At least five people rise to say they have a relative who is addicted or who has died. Judge Williams says he’s been to the funerals of the children of five friends since he first proposed the needle exchange more than two years ago.
“Those funerals are real,” he says. “That pain is real.”
At this point, Magistrate Foley seems to be having second thoughts about his opposition. But, he says, a needle exchange is still a tough sell for his constituents.
“I’m going to need your help,” he says to the room. “Where I live out in the county, nobody is in favor of a needle exchange. Y’all are going to have to help me tell this story that I heard here tonight.”
The room goes silent as Judge Executive Williams calls for the vote.
All eight magistrates cast their ballots. Foley votes, “Yes.”
There is a pause while the tally is made.
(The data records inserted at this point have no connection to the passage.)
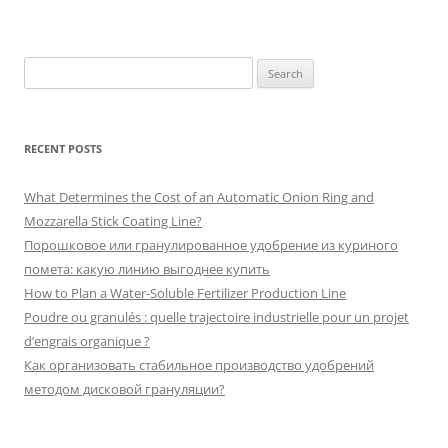
Search
for:
RECENT POSTS
What Determines the Cost of an Automatic Onion Ring and
Mozzarella Stick Coating Line?
Порошковое или гранулированное удобрение из куриного
помета: какую линию выгоднее купить
How to Plan a Water-Soluble Fertilizer Production Line
Poudre ou granulés : quelle trajectoire industrielle pour un projet
d’engrais organique ?
Как организовать стабильное производство удобрений
методом дисковой грануляции?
The final vote: 6 to 2 in favor.
“The measure passes,” Williams says to thunderous applause.
What Works
In follow-up interviews, Foley, Turner and Williams, still all a little surprised at the outcome, reflected on why the measure was approved.
Foley said that if more people heard the whole story behind an exchange program, they would change their minds like he did.
“It’s more of a safety issue and it’s meant to stop the spread of disease and to save money.”
Turner said it’s crucial that support is homegrown.
“Most people from small, rural towns, they don’t like outsiders,” he said. “It’s got to be grass- roots.”
Williams said he was jubilant at the outcome. But it was hard to tell from reading his face during the meeting. He said he didn’t want to react too much because he knew many people still were strongly opposed. He offered this advice to other community leaders: Persevere.
“It took us three times,” he said. “Don’t give up, and keep presenting the facts.”
The Bourbon County needle exchange program begins operating in May.